Authentication

The Synced API uses API keys passed as Bearer tokens to authenticate requests. Every request must include a valid API key in the Authorization header.

Obtaining an API Key

Generate API keys from the Synced dashboard. See the Generate API Keys guide for step-by-step instructions.

API keys are prefixed with sk_live_ for production and sk_test_ for test environments.

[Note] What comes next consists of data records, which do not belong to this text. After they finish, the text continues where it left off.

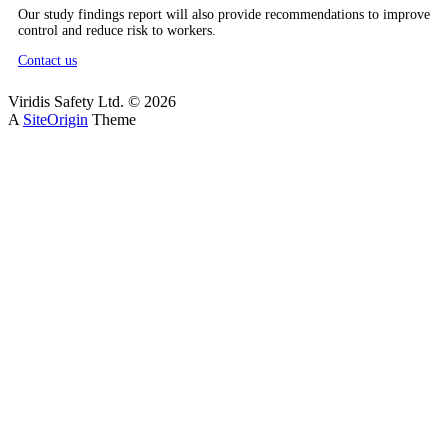
Our study findings report will also provide recommendations to improve
control and reduce risk to workers.
Contact us
Viridis Safety Ltd. © 2026
A
SiteOrigin
Theme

Making Authenticated Requests

Include your API key in the Authorization header using the Bearer scheme:

curl https://api.meetsynced.com/v1/meetings \
  -H "Authorization: Bearer sk_live_your_api_key" \
  -H "Content-Type: application/json"

Keep your keys secret

Never expose API keys in client-side code, public repositories, or browser requests. Always use environment variables and make API calls from your server.

Error Responses

Authentication errors return standard HTTP status codes with a JSON error body:

401 Unauthorized

Returned when the API key is missing, malformed, or has been revoked.

{
  "error": {
    "code": "unauthorized",
    "message": "Invalid or missing API key. Provide a valid key in the Authorization header."
  }
}

403 Forbidden

Returned when the API key is valid but does not have the required scope for the requested resource.

{
  "error": {
    "code": "forbidden",
    "message": "Your API key does not have the required scope for this resource."
  }
}

Rate Limiting

The API enforces rate limits to ensure fair usage. Limits are applied per API key:

100 requests per minute for standard endpoints
10 requests per minute for AI-powered endpoints (e.g., recommended slots)

Rate-limited responses return a 429 Too Many Requests status with the following headers:

HTTP/1.1 429 Too Many Requests
Retry-After: 32
X-RateLimit-Limit: 100
X-RateLimit-Remaining: 0
X-RateLimit-Reset: 1700000000

Retry-After header

When you receive a 429 response, wait the number of seconds specified in the Retry-After header before making another request.